The store, located at the Chalet Cheese factory, offers cheese, cheese boards and clothing, as well as larger loaves of cheese. The Chalet Cheese Haus location mainly sells ½ pound and one pound chunks of cheese.

“Offering many types of cheeses is our main focus,” said Goeke. “Customers coming to the store are looking for unique, Wisconsin-based products to take back home.”

Goeke said the store’s top sellers include their Swiss and Pannaro cheeses — the former of which has won several championship awards — as well as their award-winning Pepper Havarti cheese. And, of course, Goeke knows there is always a customer looking for Chalet’s Limburger cheese.

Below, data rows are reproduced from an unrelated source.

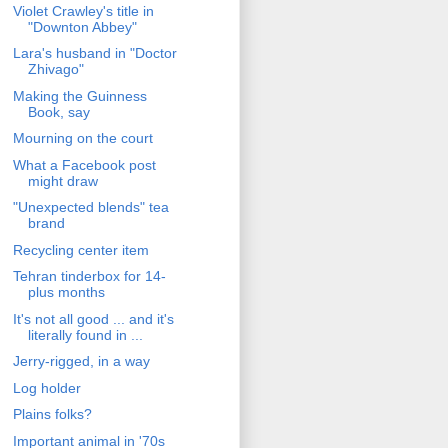
Violet Crawley's title in
"Downton Abbey"
Lara's husband in "Doctor
Zhivago"
Making the Guinness
Book, say
Mourning on the court
What a Facebook post
might draw
"Unexpected blends" tea
brand
Recycling center item
Tehran tinderbox for 14-
plus months
It's not all good ... and it's
literally found in ...
Jerry-rigged, in a way
Log holder
Plains folks?
Important animal in '70s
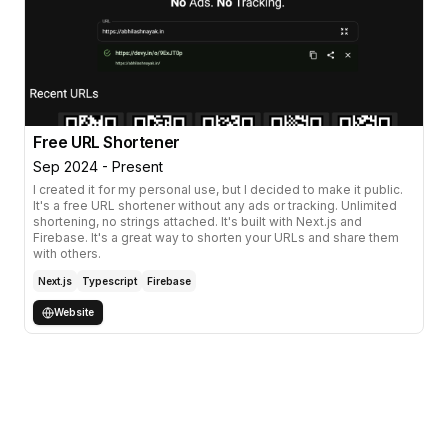
Free URL Shortener
Sep 2024 - Present
I created it for my personal use, but I decided to make it public.
It's a free URL shortener without any ads or tracking. Unlimited
shortening, no strings attached. It's built with Next.js and
Firebase. It's a great way to shorten your URLs and share them
with others.
Next.js
Typescript
Firebase
Website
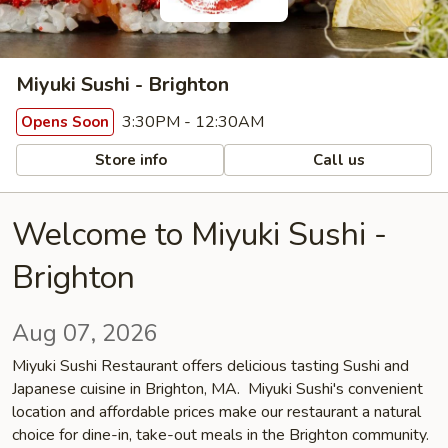
Miyuki Sushi - Brighton
3:30PM - 12:30AM
Opens Soon
Store info
Call us
Welcome to Miyuki Sushi -
Brighton
Aug 07, 2026
Miyuki Sushi Restaurant offers delicious tasting Sushi and
Japanese cuisine in Brighton, MA. Miyuki Sushi's convenient
location and affordable prices make our restaurant a natural
choice for dine-in, take-out meals in the Brighton community.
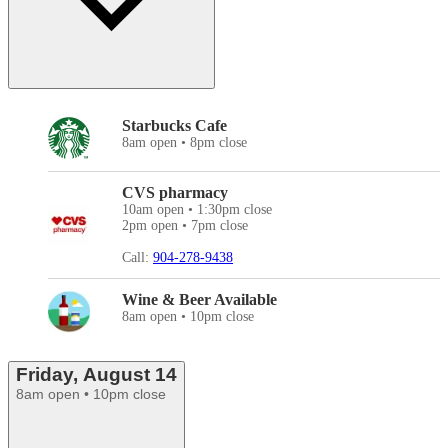
Starbucks Cafe
8am open • 8pm close
CVS pharmacy
10am open • 1:30pm close
2pm open • 7pm close
Call:
904-278-9438
Wine & Beer Available
8am open • 10pm close
Friday, August 14
8am open • 10pm close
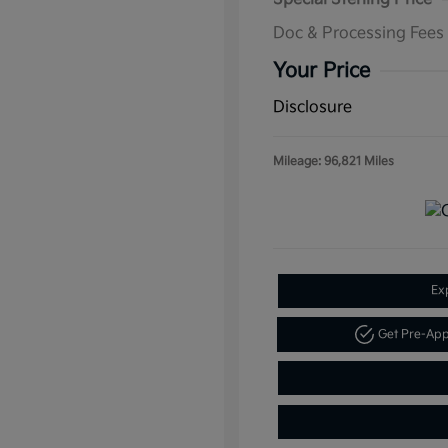
Doc & Processing Fees
Your Price
Disclosure
Mileage: 96,821 Miles
Ex
Get Pre-Ap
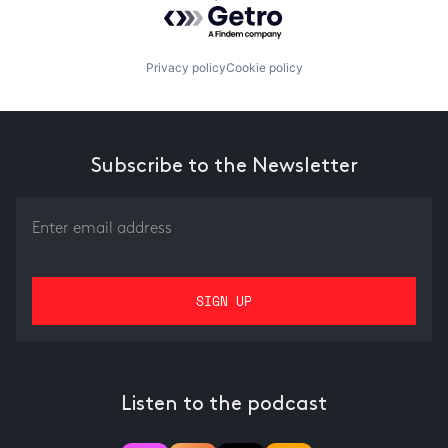
Powered by Getro.com
Privacy policy
Cookie policy
Subscribe to the Newsletter
Listen to the podcast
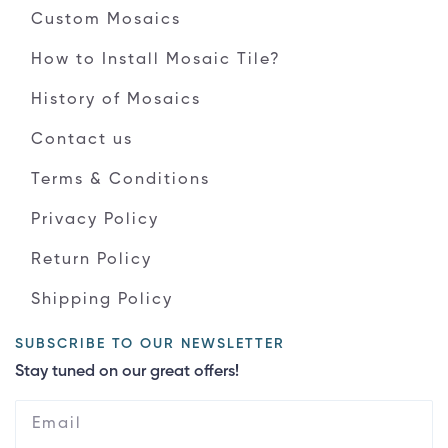
Custom Mosaics
How to Install Mosaic Tile?
History of Mosaics
Contact us
Terms & Conditions
Privacy Policy
Return Policy
Shipping Policy
SUBSCRIBE TO OUR NEWSLETTER
Stay tuned on our great offers!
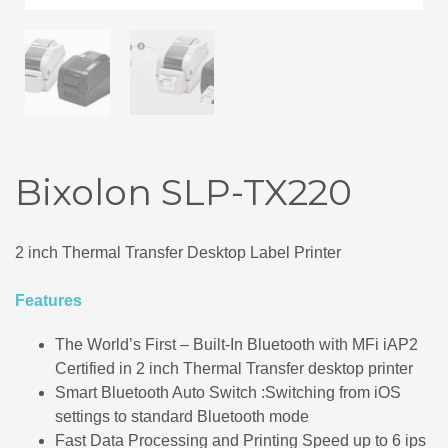
Bixolon SLP-TX220
2 inch Thermal Transfer Desktop Label Printer
Features
The World’s First – Built-In Bluetooth with MFi iAP2
Certified in 2 inch Thermal Transfer desktop printer
Smart Bluetooth Auto Switch :Switching from iOS
settings to standard Bluetooth mode
Fast Data Processing and Printing Speed up to 6 ips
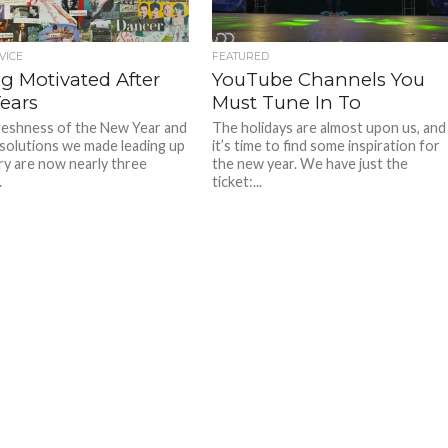
VICE
FEATURED
ng Motivated After
YouTube Channels You
ears
Must Tune In To
reshness of the New Year and
The holidays are almost upon us, and
resolutions we made leading up
it’s time to find some inspiration for
ry are now nearly three
the new year. We have just the
.
ticket:...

“The customers are looking for an ‘experience’ that ties back to the history of the cheese factory, our local dairy farmers, and the state of Wisconsin,” she said.  “They love to ask about the cheesemaking process and what type of cows are on our dairy farms.”

Cheesemaking

Without milk, there is no cheese

When Dan Rieder isn’t busy on the farm, he can be found doing embryo transfer work for other farmers and coaching a baseball team. Though his schedule might be overwhelming to the average person, he claims the outside activities “keep him sane.” At the end of the day, though, he appreciates being able to raise a family on the farm.

“The kids can be outside and be active and responsible for taking care of animals and crops,” said Rieder. “They kind of learn success and failure that way and it translates into life, what actual life is.” 

While passing down the skills of farm living, Rieder continues to maintain the family tradition of supplying milk to Chalet Cheese.

“It’s nice to own the factory and it’s a kind of a family tradition — you control your own destiny a little bit. It’s kind of a pride thing,” he said.

Rieder, and other farms like his, play a critical role in the intricate cheesemaking process. Without milk, there is no cheese. Bobak hopes a peek behind the curtain will give consumers a better idea of the work that goes into preparing one of Green County’s favorite foods.

“A lot of people go to buy cheese and just think, ‘Oh, it just shows up,’” said Bobak, “But they don’t know what’s going on behind the scenes or the skill and time that goes into it.”

So, next time you pick up some Wisconsin cheese at the store, know that it was made with skill and care by your neighbors — the farmers, cheesemakers, store operators and more who keep Green County’s cheesemaking industry thriving.